# Work to be completed
If a line in the records below contains the word "Modu", copy it.

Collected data
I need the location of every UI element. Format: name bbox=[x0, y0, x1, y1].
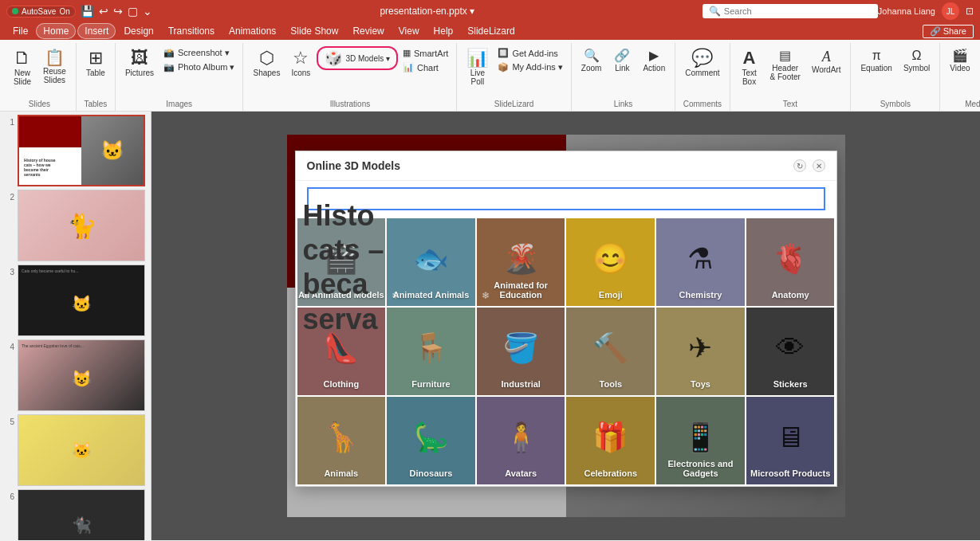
get-addins-button[interactable]: 🔲 Get Add-ins bbox=[494, 46, 565, 60]
header-footer-button[interactable]: ▤ Header& Footer bbox=[766, 46, 805, 84]
slide-img-4[interactable]: The ancient Egyptian love of cats... 😺 bbox=[18, 339, 145, 411]
ribbon-tools-media: 🎬 Video 🔊 Audio bbox=[945, 43, 980, 98]
category-tools[interactable]: 🔨 Tools bbox=[566, 308, 655, 395]
slide-img-3[interactable]: Cats only became useful to hu... 🐱 bbox=[18, 265, 145, 336]
save-icon[interactable]: 💾 bbox=[81, 5, 94, 18]
new-slide-button[interactable]: 🗋 NewSlide bbox=[8, 46, 37, 89]
action-button[interactable]: ▶ Action bbox=[638, 46, 670, 76]
menu-view[interactable]: View bbox=[392, 24, 426, 38]
slide-thumb-3[interactable]: 3 Cats only became useful to hu... 🐱 bbox=[3, 265, 148, 336]
get-addins-icon: 🔲 bbox=[498, 48, 509, 58]
comment-icon: 💬 bbox=[691, 49, 713, 67]
dialog-search-input[interactable] bbox=[307, 187, 825, 210]
user-avatar[interactable]: JL bbox=[942, 2, 959, 20]
ribbon-group-links: 🔍 Zoom 🔗 Link ▶ Action Links bbox=[572, 43, 675, 111]
category-dinosaurs[interactable]: 🦕 Dinosaurs bbox=[387, 397, 475, 484]
search-input[interactable] bbox=[724, 6, 868, 16]
category-animated-animals[interactable]: 🐟 Animated Animals ❄ bbox=[387, 218, 475, 306]
redo-icon[interactable]: ↪ bbox=[113, 5, 123, 18]
animals-icon: 🦒 bbox=[323, 421, 359, 454]
slide-thumb-4[interactable]: 4 The ancient Egyptian love of cats... 😺 bbox=[3, 339, 148, 411]
main-slide-text: Histocats –becaserva bbox=[303, 198, 384, 336]
dialog-controls: ↻ ✕ bbox=[793, 159, 825, 172]
category-animals[interactable]: 🦒 Animals bbox=[297, 397, 386, 484]
present-icon[interactable]: ▢ bbox=[128, 5, 138, 18]
menu-animations[interactable]: Animations bbox=[222, 24, 282, 38]
screenshot-icon: 📸 bbox=[163, 48, 175, 58]
comment-button[interactable]: 💬 Comment bbox=[680, 46, 724, 80]
dialog-title: Online 3D Models bbox=[307, 159, 400, 172]
restore-icon[interactable]: ⊡ bbox=[966, 6, 974, 17]
pictures-button[interactable]: 🖼 Pictures bbox=[120, 46, 159, 80]
table-button[interactable]: ⊞ Table bbox=[81, 46, 110, 80]
category-furniture[interactable]: 🪑 Furniture bbox=[387, 308, 475, 395]
autosave-badge[interactable]: AutoSave On bbox=[6, 6, 76, 18]
my-addins-button[interactable]: 📦 My Add-ins ▾ bbox=[494, 61, 565, 74]
text-box-button[interactable]: A TextBox bbox=[735, 46, 764, 89]
title-bar: AutoSave On 💾 ↩ ↪ ▢ ⌄ presentation-en.pp… bbox=[0, 0, 980, 22]
video-button[interactable]: 🎬 Video bbox=[945, 46, 974, 76]
zoom-button[interactable]: 🔍 Zoom bbox=[577, 46, 607, 76]
equation-label: Equation bbox=[860, 64, 891, 73]
category-anatomy[interactable]: 🫀 Anatomy bbox=[746, 218, 835, 306]
menu-review[interactable]: Review bbox=[346, 24, 390, 38]
dialog-refresh-button[interactable]: ↻ bbox=[793, 159, 806, 172]
reuse-slides-button[interactable]: 📋 ReuseSlides bbox=[38, 46, 71, 88]
comments-group-label: Comments bbox=[683, 98, 722, 111]
smartart-button[interactable]: ▦ SmartArt bbox=[399, 46, 451, 60]
menu-file[interactable]: File bbox=[6, 24, 34, 38]
animated-animals-icon: 🐟 bbox=[413, 242, 449, 276]
category-avatars[interactable]: 🧍 Avatars bbox=[477, 397, 565, 484]
undo-icon[interactable]: ↩ bbox=[99, 5, 108, 18]
category-industrial[interactable]: 🪣 Industrial bbox=[477, 308, 565, 395]
3d-models-button[interactable]: 🎲 3D Models ▾ bbox=[317, 46, 398, 70]
filename-dropdown[interactable]: ▾ bbox=[470, 6, 474, 17]
share-button[interactable]: 🔗 Share bbox=[923, 25, 974, 38]
audio-button[interactable]: 🔊 Audio bbox=[977, 46, 980, 76]
menu-design[interactable]: Design bbox=[117, 24, 159, 38]
screenshot-button[interactable]: 📸 Screenshot ▾ bbox=[160, 46, 238, 60]
category-stickers[interactable]: 👁 Stickers bbox=[746, 308, 835, 395]
category-chemistry[interactable]: ⚗ Chemistry bbox=[656, 218, 745, 306]
action-label: Action bbox=[643, 64, 665, 73]
symbol-button[interactable]: Ω Symbol bbox=[899, 46, 935, 76]
menu-transitions[interactable]: Transitions bbox=[162, 24, 221, 38]
category-emoji[interactable]: 😊 Emoji bbox=[566, 218, 655, 306]
slide-thumb-5[interactable]: 5 🐱 bbox=[3, 414, 148, 486]
chart-button[interactable]: 📊 Chart bbox=[399, 61, 451, 74]
more-icon[interactable]: ⌄ bbox=[143, 5, 152, 18]
photo-album-button[interactable]: 📷 Photo Album ▾ bbox=[160, 61, 238, 74]
slide-img-2[interactable]: 🐈 bbox=[18, 190, 145, 261]
slide-img-6[interactable]: 🐈‍⬛ bbox=[18, 489, 145, 540]
ribbon-group-symbols: π Equation Ω Symbol Symbols bbox=[851, 43, 940, 111]
category-electronics[interactable]: 📱 Electronics and Gadgets bbox=[656, 397, 745, 484]
ribbon-group-media: 🎬 Video 🔊 Audio Media bbox=[940, 43, 980, 111]
live-poll-button[interactable]: 📊 LivePoll bbox=[462, 46, 493, 89]
category-animated-education[interactable]: 🌋 Animated for Education ❄ bbox=[477, 218, 565, 306]
menu-insert[interactable]: Insert bbox=[77, 23, 116, 39]
icons-button[interactable]: ☆ Icons bbox=[286, 46, 315, 80]
link-label: Link bbox=[615, 64, 629, 73]
slide-img-5[interactable]: 🐱 bbox=[18, 414, 145, 486]
menu-home[interactable]: Home bbox=[36, 23, 76, 39]
slide-img-1[interactable]: 🐱 History of housecats – how webecame th… bbox=[18, 115, 145, 186]
slide-thumb-1[interactable]: 1 🐱 History of housecats – how webecame … bbox=[3, 115, 148, 186]
menu-help[interactable]: Help bbox=[427, 24, 460, 38]
category-toys[interactable]: ✈ Toys bbox=[656, 308, 745, 395]
link-button[interactable]: 🔗 Link bbox=[608, 46, 636, 76]
links-group-label: Links bbox=[614, 98, 632, 111]
menu-slidelizard[interactable]: SlideLizard bbox=[461, 24, 521, 38]
slide-thumb-2[interactable]: 2 🐈 bbox=[3, 190, 148, 261]
shapes-button[interactable]: ⬡ Shapes bbox=[248, 46, 285, 80]
category-celebrations[interactable]: 🎁 Celebrations bbox=[566, 397, 655, 484]
ribbon-tools-slides: 🗋 NewSlide 📋 ReuseSlides bbox=[8, 43, 71, 98]
search-bar[interactable]: 🔍 bbox=[703, 4, 878, 18]
slide-thumb-6[interactable]: 6 🐈‍⬛ bbox=[3, 489, 148, 540]
menu-slideshow[interactable]: Slide Show bbox=[284, 24, 344, 38]
toys-icon: ✈ bbox=[688, 331, 712, 365]
equation-button[interactable]: π Equation bbox=[856, 46, 896, 76]
dialog-close-button[interactable]: ✕ bbox=[813, 159, 825, 172]
category-microsoft[interactable]: 🖥 Microsoft Products bbox=[746, 397, 835, 484]
wordart-button[interactable]: A WordArt bbox=[807, 46, 846, 77]
get-addins-label: Get Add-ins bbox=[512, 49, 557, 58]
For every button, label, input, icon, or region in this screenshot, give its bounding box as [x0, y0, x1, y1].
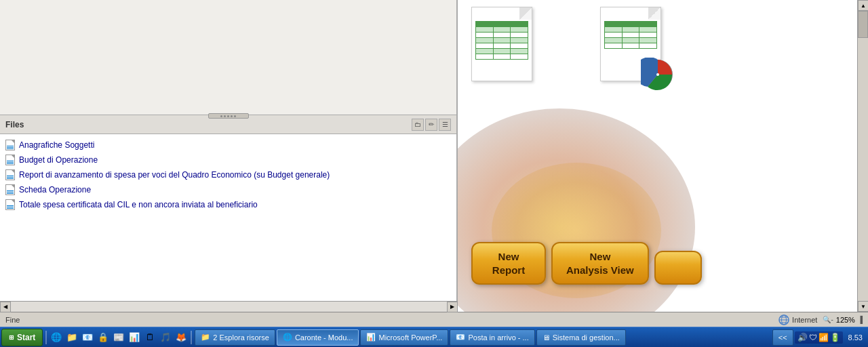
new-analysis-button[interactable]: New Analysis View — [551, 242, 649, 285]
taskbar-btn-sistema[interactable]: 🖥 Sistema di gestion... — [536, 329, 626, 346]
files-toolbar-btn-1[interactable]: 🗀 — [412, 119, 424, 131]
globe-icon — [778, 314, 789, 325]
zoom-controls: 🔍- 125% ▐ — [823, 316, 863, 324]
file-item-4[interactable]: Totale spesa certificata dal CIL e non a… — [3, 198, 454, 211]
doc-lines-2 — [604, 21, 657, 49]
spreadsheet-paper-1 — [471, 7, 532, 81]
doc-icons-area — [471, 0, 861, 88]
doc-fold-1 — [519, 7, 532, 20]
app-icon-5[interactable]: 🗒 — [143, 331, 157, 344]
horizontal-scrollbar[interactable]: ◀ ▶ — [0, 301, 458, 312]
scroll-down-btn[interactable]: ▼ — [858, 301, 868, 312]
doc-fold-2 — [648, 7, 660, 20]
top-preview-area — [0, 0, 456, 115]
internet-label: Internet — [792, 316, 817, 324]
taskbar-btn-caronte-label: Caronte - Modu... — [295, 333, 353, 342]
app-icon-1[interactable]: 📧 — [81, 331, 94, 344]
files-toolbar: 🗀 ✏ ☰ — [412, 119, 451, 131]
file-item-label-4: Totale spesa certificata dal CIL e non a… — [19, 200, 258, 209]
extra-button[interactable] — [654, 251, 702, 285]
taskbar-btn-powerpoint[interactable]: 📊 Microsoft PowerP... — [360, 329, 448, 346]
explorer-icon[interactable]: 📁 — [65, 331, 79, 344]
left-panel: Files 🗀 ✏ ☰ Anagrafic — [0, 0, 458, 312]
start-label: Start — [17, 333, 35, 342]
files-toolbar-btn-2[interactable]: ✏ — [425, 119, 437, 131]
file-item-label-1: Budget di Operazione — [19, 155, 98, 165]
app-icon-7[interactable]: 🦊 — [174, 331, 188, 344]
taskbar-btn-mail[interactable]: 📧 Posta in arrivo - ... — [450, 329, 534, 346]
status-right: Internet 🔍- 125% ▐ — [778, 314, 863, 325]
files-list: Anagrafiche Soggetti Budget di Operazion… — [0, 134, 456, 216]
file-item-2[interactable]: Report di avanzamento di spesa per voci … — [3, 168, 454, 182]
file-item-0[interactable]: Anagrafiche Soggetti — [3, 138, 454, 152]
new-report-label: New Report — [486, 250, 531, 277]
tray-icon-1[interactable]: 🔊 — [797, 333, 808, 342]
zoom-decrease-btn[interactable]: 🔍- — [823, 316, 833, 323]
file-item-1[interactable]: Budget di Operazione — [3, 153, 454, 167]
status-bar: Fine Internet 🔍- 125% ▐ — [0, 312, 868, 327]
spreadsheet-icon-1 — [471, 7, 539, 88]
app-icon-3[interactable]: 📰 — [112, 331, 125, 344]
tray-icon-3[interactable]: 📶 — [818, 333, 829, 342]
taskbar-overflow-btn[interactable]: << — [772, 329, 793, 346]
file-item-label-2: Report di avanzamento di spesa per voci … — [19, 170, 330, 180]
file-item-3[interactable]: Scheda Operazione — [3, 183, 454, 197]
spreadsheet-icon-2 — [600, 7, 668, 88]
file-icon-4 — [5, 199, 16, 210]
taskbar-right: << 🔊 🛡 📶 🔋 8.53 — [772, 329, 867, 346]
app-icon-6[interactable]: 🎵 — [159, 331, 172, 344]
file-item-label-3: Scheda Operazione — [19, 185, 91, 195]
hscroll-left-btn[interactable]: ◀ — [0, 302, 11, 312]
action-buttons-area: New Report New Analysis View — [471, 242, 861, 285]
right-panel: New Report New Analysis View ▲ ▼ — [458, 0, 868, 312]
file-icon-0 — [5, 140, 16, 150]
zoom-level: 125% — [836, 316, 855, 324]
taskbar-overflow-label: << — [778, 333, 787, 342]
doc-table-1 — [475, 21, 528, 60]
tray-icon-4[interactable]: 🔋 — [830, 333, 840, 342]
taskbar-separator-1 — [45, 331, 47, 344]
svg-point-1 — [656, 73, 659, 76]
hscroll-right-btn[interactable]: ▶ — [447, 302, 458, 312]
scroll-thumb[interactable] — [858, 11, 868, 38]
start-button[interactable]: ⊞ Start — [1, 329, 43, 346]
files-title: Files — [5, 120, 24, 129]
files-toolbar-btn-3[interactable]: ☰ — [439, 119, 451, 131]
new-report-button[interactable]: New Report — [471, 242, 546, 285]
new-analysis-label: New Analysis View — [566, 250, 634, 277]
taskbar-btn-explorer[interactable]: 📁 2 Esplora risorse — [195, 329, 275, 346]
file-icon-2 — [5, 169, 16, 180]
files-section: Files 🗀 ✏ ☰ Anagrafic — [0, 115, 456, 301]
app-icon-2[interactable]: 🔒 — [96, 331, 110, 344]
taskbar-clock: 8.53 — [844, 333, 867, 342]
taskbar-btn-mail-label: Posta in arrivo - ... — [468, 333, 528, 342]
taskbar-btn-powerpoint-label: Microsoft PowerP... — [378, 333, 442, 342]
status-text: Fine — [5, 316, 776, 324]
ie-icon[interactable]: 🌐 — [50, 331, 63, 344]
scroll-up-btn[interactable]: ▲ — [858, 0, 868, 11]
zoom-slider[interactable]: ▐ — [858, 316, 863, 323]
tray-icon-2[interactable]: 🛡 — [809, 333, 817, 342]
splitter-handle[interactable] — [208, 113, 249, 119]
taskbar-btn-explorer-label: 2 Esplora risorse — [213, 333, 269, 342]
internet-status: Internet — [778, 314, 817, 325]
doc-table-2 — [604, 21, 657, 49]
taskbar: ⊞ Start 🌐 📁 📧 🔒 📰 📊 🗒 🎵 🦊 📁 2 Esplora ri… — [0, 327, 868, 347]
scroll-track — [858, 11, 868, 301]
taskbar-btn-caronte[interactable]: 🌐 Caronte - Modu... — [277, 329, 359, 346]
pie-chart-svg — [641, 58, 675, 91]
doc-lines-1 — [475, 21, 528, 60]
right-scrollbar[interactable]: ▲ ▼ — [857, 0, 868, 312]
file-icon-3 — [5, 184, 16, 195]
file-item-label-0: Anagrafiche Soggetti — [19, 140, 94, 150]
taskbar-system-tray: 🔊 🛡 📶 🔋 — [795, 331, 843, 344]
app-icon-4[interactable]: 📊 — [127, 331, 141, 344]
quick-launch-icons: 🌐 📁 📧 🔒 📰 📊 🗒 🎵 🦊 — [50, 331, 188, 344]
hscroll-track — [11, 302, 447, 312]
file-icon-1 — [5, 155, 16, 165]
taskbar-btn-sistema-label: Sistema di gestion... — [553, 333, 620, 342]
taskbar-separator-2 — [191, 331, 192, 344]
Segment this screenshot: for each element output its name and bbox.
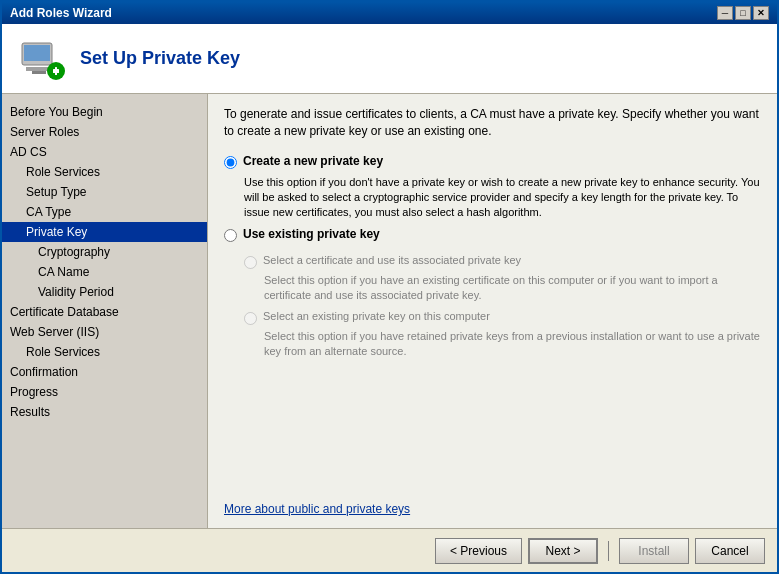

# Written reply
taskbar-btn-caronte-label: Caronte - Modu... — [295, 333, 353, 342]
taskbar-btn-caronte[interactable]: 🌐 Caronte - Modu... — [277, 329, 359, 346]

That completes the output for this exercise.